=== Begin Enclosure ===

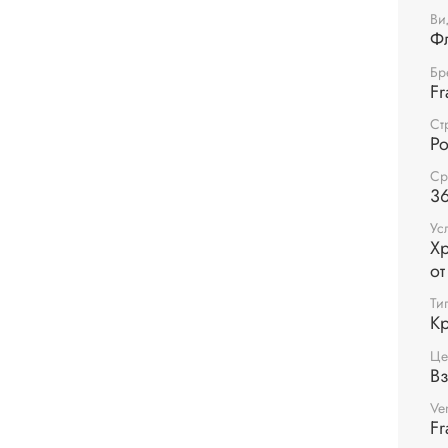
испол
Ви
Ф
черни
Бр
Fr
Ст
Р
Ср
36
Ус
Хр
от
Ти
Кр
Це
В
Ve
Fr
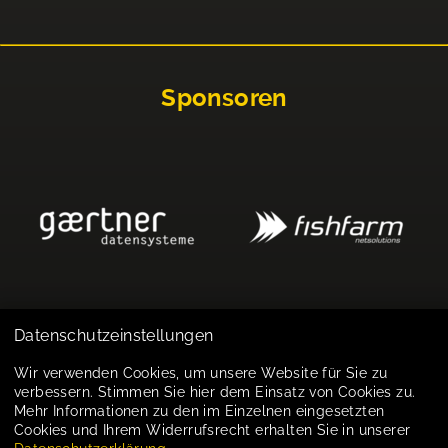
Sponsoren
Datenschutzeinstellungen
Impressum
Wir verwenden Cookies, um unsere Website für Sie zu
verbessern. Stimmen Sie hier dem Einsatz von Cookies zu.
Datenschutz
Mehr Informationen zu den im Einzelnen eingesetzten
Cookies und Ihrem Widerrufsrecht erhalten Sie in unserer
Cookie-Einstellungen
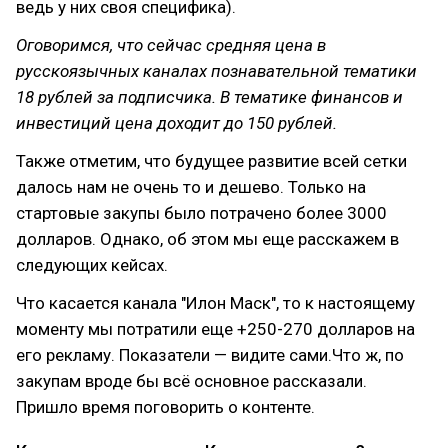
ведь у них своя специфика).
Оговоримся, что сейчас средняя цена в
русскоязычных каналах познавательной тематики
18 рублей за подписчика. В тематике финансов и
инвестиций цена доходит до 150 рублей.
Также отметим, что будущее развитие всей сетки
далось нам не очень то и дешево. Только на
стартовые закупы было потрачено более 3000
долларов. Однако, об этом мы еще расскажем в
следующих кейсах.
Что касается канала "Илон Маск", то к настоящему
моменту мы потратили еще +250-270 долларов на
его рекламу. Показатели — видите сами.Что ж, по
закупам вроде бы всё основное рассказали.
Пришло время поговорить о контенте.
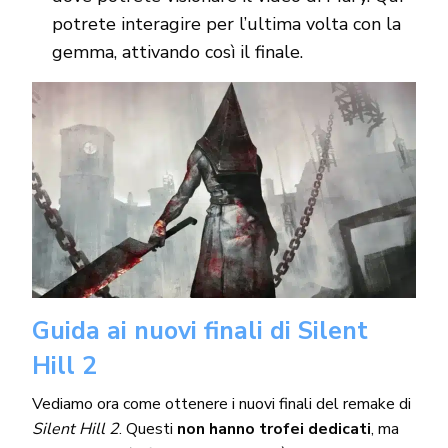
potrete interagire per l’ultima volta con la
gemma, attivando così il finale.
Guida ai nuovi finali di Silent
Hill 2
Vediamo ora come ottenere i nuovi finali del remake di
Silent Hill 2
. Questi
non hanno trofei dedicati
, ma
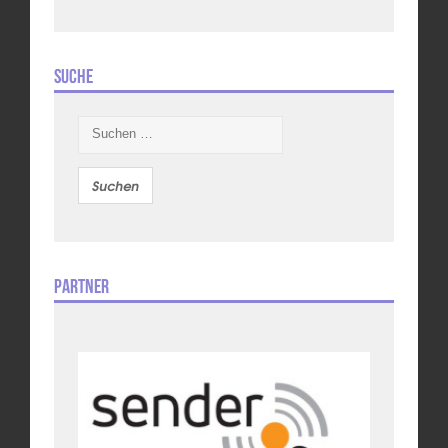
Suche
Suchen
nach:
Partner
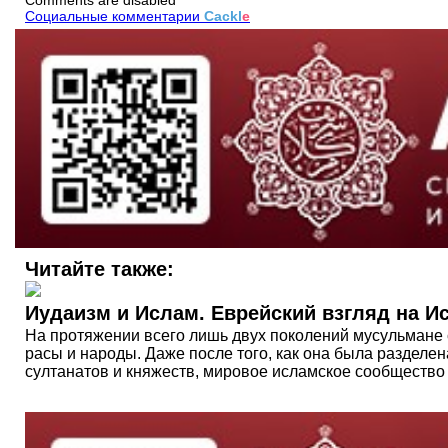
Comments are disabled
Социальные комментарии
Cackl
e
Читайте также:
Иудаизм и Ислам. Еврейский взгляд на 
На протяжении всего лишь двух поколений мусульмане
расы и народы. Даже после того, как она была разделен
султанатов и княжеств, мировое исламское сообщество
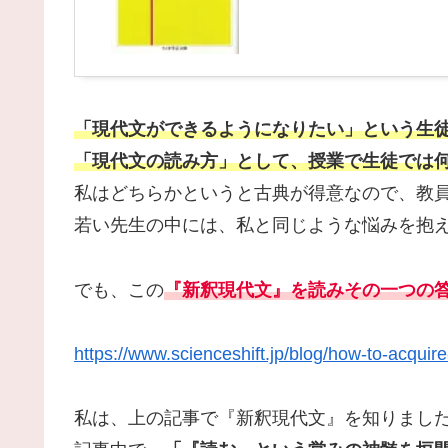
「現代文ができるようになりたい」という生
「現代文の読み方」として、授業で生徒では
私はどちらかというと古典が得意なので、教
若い先生の中には、私と同じような悩みを抱
でも、この
『新釈現代文』を読みその一つの
https://www.scienceshift.jp/blog/how-to-acqui
私は、上の記事で『新釈現代文』を知りまし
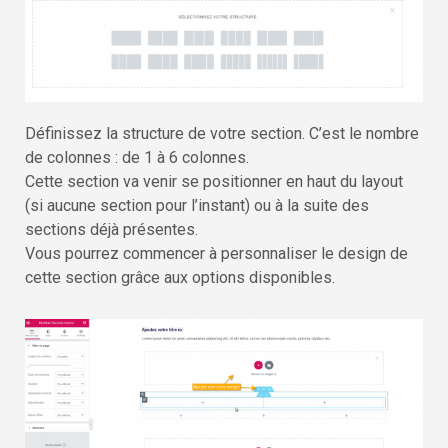
Définissez la structure de votre section. C’est le nombre
de colonnes : de 1 à 6 colonnes.
Cette section va venir se positionner en haut du layout
(si aucune section pour l’instant) ou à la suite des
sections déjà présentes.
Vous pourrez commencer à personnaliser le design de
cette section grâce aux options disponibles.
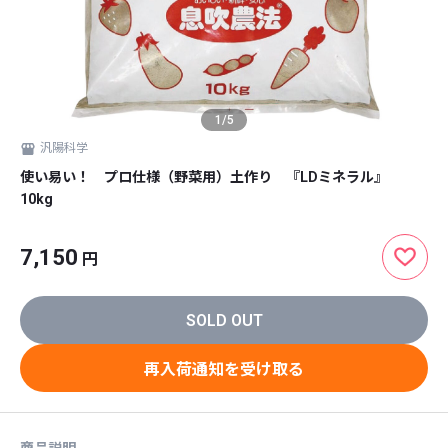
1
/
5
汎陽科学
使い易い！ プロ仕様（野菜用）土作り 『LDミネラル』
10kg
7,150
円
SOLD OUT
再入荷通知を受け取る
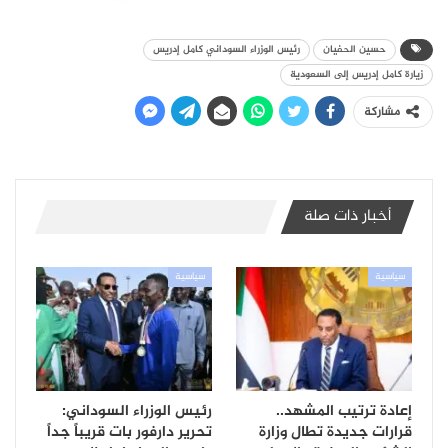
حسين الحفيان
رئيس الوزراء السوداني كامل إدريس
زيارة كامل إدريس إلى السعودية
مشاركة
أخبار ذات صلة
سياسية
سياسية
إعادة ترتيب المشهد..
رئيس الوزراء السوداني:
قرارات جديدة تطال وزارة
تحرير دارفور بات قريباً جداً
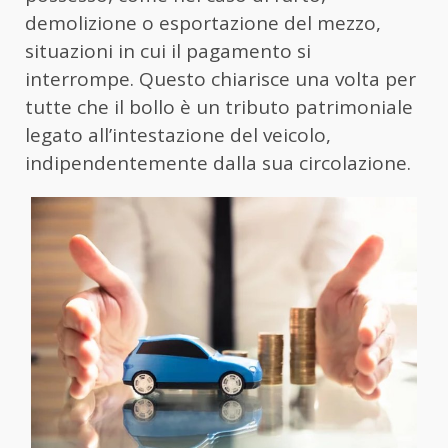
demolizione o esportazione del mezzo,
situazioni in cui il pagamento si
interrompe. Questo chiarisce una volta per
tutte che il bollo è un tributo patrimoniale
legato all’intestazione del veicolo,
indipendentemente dalla sua circolazione.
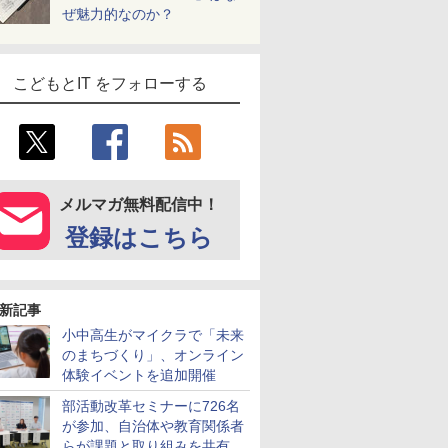
ぜ魅力的なのか？
こどもとIT をフォローする
メルマガ無料配信中！
登録はこちら
新記事
小中高生がマイクラで「未来
のまちづくり」、オンライン
体験イベントを追加開催
部活動改革セミナーに726名
が参加、自治体や教育関係者
らが課題と取り組みを共有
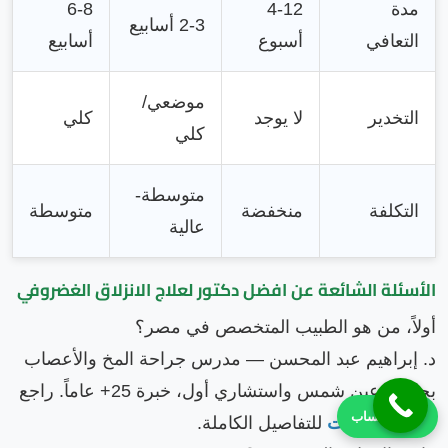
مدة
4-12
6-8
2-3 أسابيع
التعافي
أسبوع
أسابيع
موضعي/
التخدير
لا يوجد
كلي
كلي
متوسطة-
التكلفة
منخفضة
متوسطة
عالية
الأسئلة الشائعة عن
افضل دكتور لعلاج الانزلاق الغضروفي
أولاً، من هو الطبيب المتخصص في مصر؟
د. إبراهيم عبد المحسن — مدرس جراحة المخ والأعصاب
بجامعة عين شمس واستشاري أول، خبرة 25+ عاماً. راجع
احجز واتساب
قسم المؤهلات
للتفاصيل الكاملة.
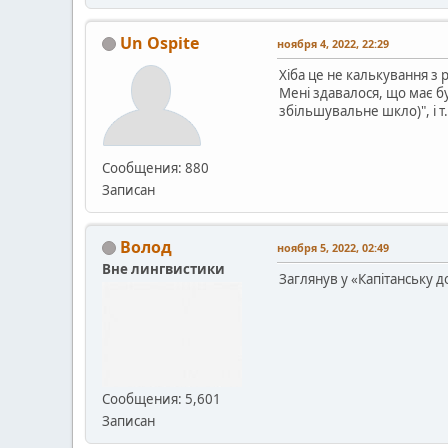
Un Ospite
ноября 4, 2022, 22:29
Хіба це не калькування з 
Мені здавалося, що має бу
збільшувальне шкло)", і т
Сообщения: 880
Записан
Волод
ноября 5, 2022, 02:49
Вне лингвистики
Заглянув у «Капітанську 
Сообщения: 5,601
Записан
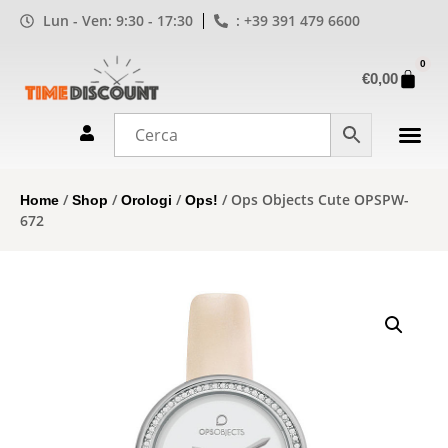
Lun - Ven: 9:30 - 17:30
: +39 391 479 6600
0
€
0,00
/
/
/
/ Ops Objects Cute OPSPW-
Home
Shop
Orologi
Ops!
672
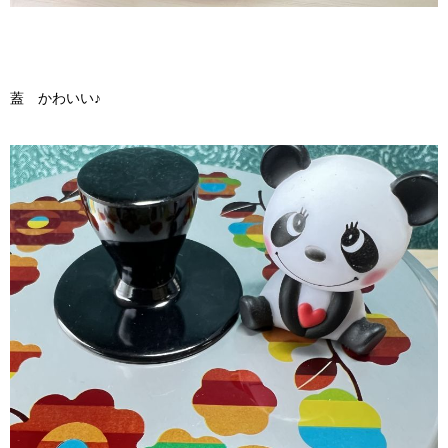
蓋 かわいい♪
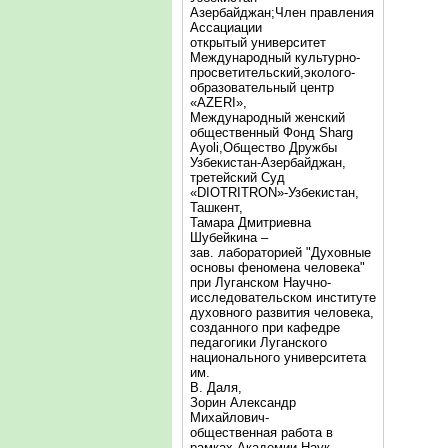
Азербайджан;Член правления
Ассациации
открытый университет
Международный культурно-
просветительский,эколого-
образовательный центр
«AZERI»,
Mеждународный женский
общественный Фонд Sharg
Аyoli,Общество Дружбы
Узбекистан-Азербайджан,
третейский Суд
«DIOTRITRON»-Узбекистан,
Ташкент,
Тамара Дмитриевна
Шубейкина –
зав. лабораторией "Духовные
основы феномена человека"
при Луганском Научно-
исследовательском институте
духовного развития человека,
созданного при кафедре
педагогики Луганского
национального университета
им.
В. Даля,
Зорин Александр
Михайлович-
общественная работа в
рамках Академии Наук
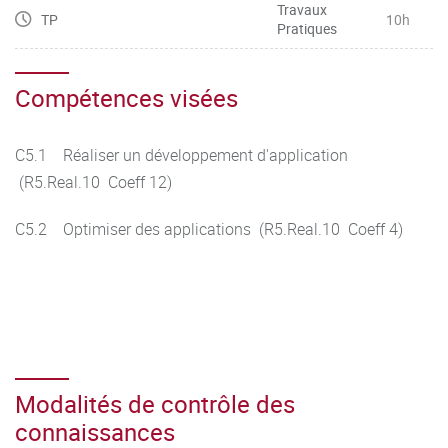
Travaux
TP
10h
Pratiques
Compétences visées
C5.1 Réaliser un développement d'application
(R5.Real.10 Coeff 12)
C5.2 Optimiser des applications (R5.Real.10 Coeff 4)
Modalités de contrôle des
connaissances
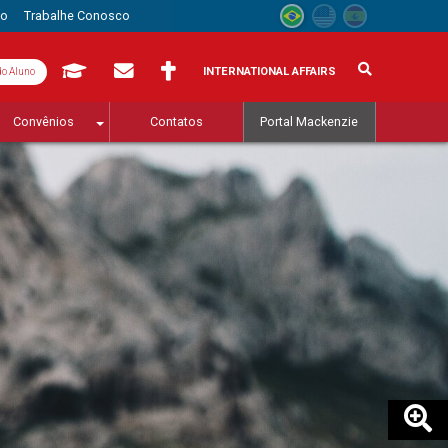
to
Trabalhe Conosco
INTERNATIONAL AFFAIRS
do Aluno
Convênios
Contatos
Portal Mackenzie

=== End Enclosure ===

_The task_:
For this answer, retype the lines from the start of the listing through the line that holds "gemma, attivando così il finale.", inclusive, exactly and without pictures.

_Reply to the exercise_:
испол
Ви
Ф
черни
Бр
Fr
Ст
Р
Ср
36
Ус
Хр
от
Ти
Кр
Це
В
Ve
Fr
Sponsoren
Datenschutzeinstellungen
Impressum
Wir verwenden Cookies, um unsere Website für Sie zu
verbessern. Stimmen Sie hier dem Einsatz von Cookies zu.
Datenschutz
Mehr Informationen zu den im Einzelnen eingesetzten
Cookies und Ihrem Widerrufsrecht erhalten Sie in unserer
Cookie-Einstellungen
ведь у них своя специфика).
Оговоримся, что сейчас средняя цена в
русскоязычных каналах познавательной тематики
18 рублей за подписчика. В тематике финансов и
инвестиций цена доходит до 150 рублей.
Также отметим, что будущее развитие всей сетки
далось нам не очень то и дешево. Только на
стартовые закупы было потрачено более 3000
долларов. Однако, об этом мы еще расскажем в
следующих кейсах.
Что касается канала "Илон Маск", то к настоящему
моменту мы потратили еще +250-270 долларов на
его рекламу. Показатели — видите сами.Что ж, по
закупам вроде бы всё основное рассказали.
Пришло время поговорить о контенте.
potrete interagire per l’ultima volta con la
gemma, attivando così il finale.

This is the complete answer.